Creep Deformation of Zr55Co25Al15Ni5 Bulk Metallic Glass Near Glass Transition Temperature: A Nanoindentation Study

Using the nanoindentation technique, the creep deformation behavior of Zr55Co25Al15Ni5 bulk metallic glass (BMG) in the range of 0.94-1.03 glass transition temperature (T-g) and different loading rates was studied. The Maxwell-Voigt model was applied to describe the deformation and relaxation kinetics of BMGs near the glass transition. According to the results, the serrated behavior of deformation, as the indicator of shear events, disappeared at higher loading rates and temperatures. This event was due to the high rate of defect formation and propagation at higher temperatures under the indenting process. Based on the Maxwell model, it was found that the creep deformation can be divided into two distinct characteristic relaxation times in the range of 0.1-0.68 S and 8.3-24.8 S, respectively.
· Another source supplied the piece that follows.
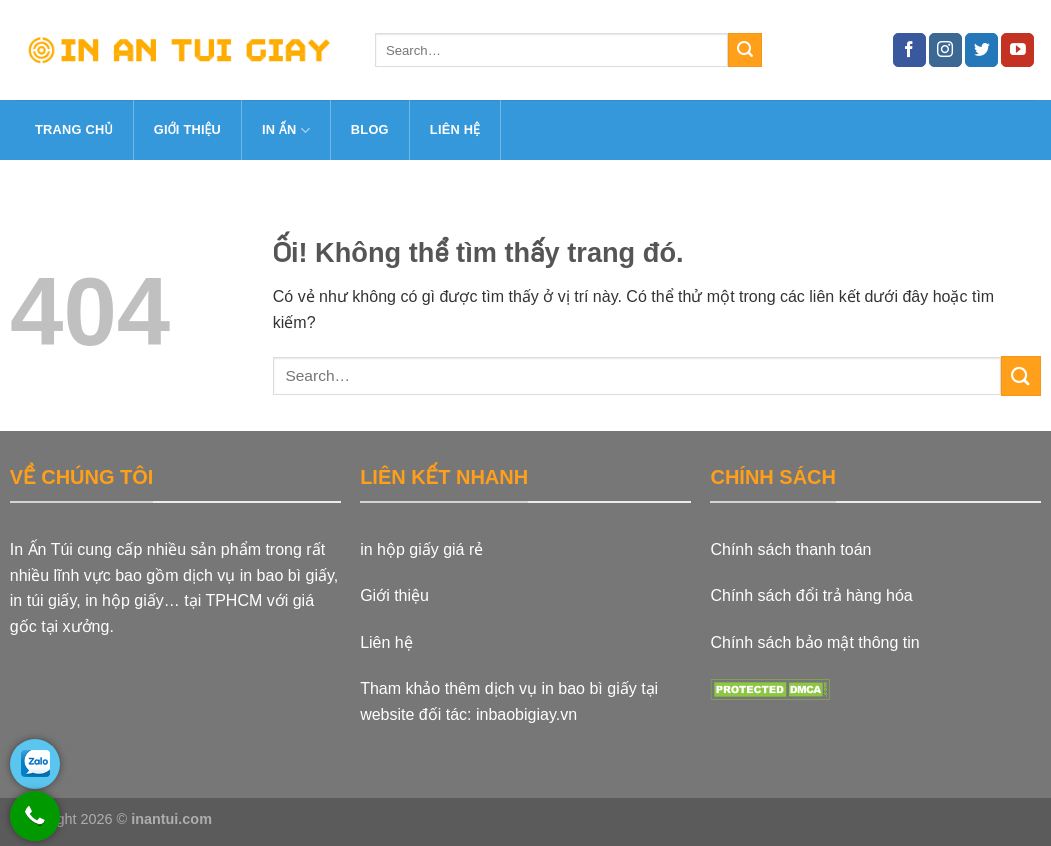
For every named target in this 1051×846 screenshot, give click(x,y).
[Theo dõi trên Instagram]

At the higher temperatures, the creep deformation tends to have higher relaxation times, which corresponds to the viscoplastic behavior of material.

Automated summary

Using nanoindentation technique, the creep deformation behavior of Zr55Co25Al15Ni5 bulk metallic glass was studied. The Maxwell-Voigt model was applied to describe the deformation and relaxation kinetics near the glass transition. The study found that at higher temperatures and loading rates, the serrated behavior indicating shear events disappeared, and creep deformation could be divided into two distinct characteristic relaxation times. Creep deformation at higher temperatures tends to have higher relaxation times corresponding to the viscoplastic behavior of the material.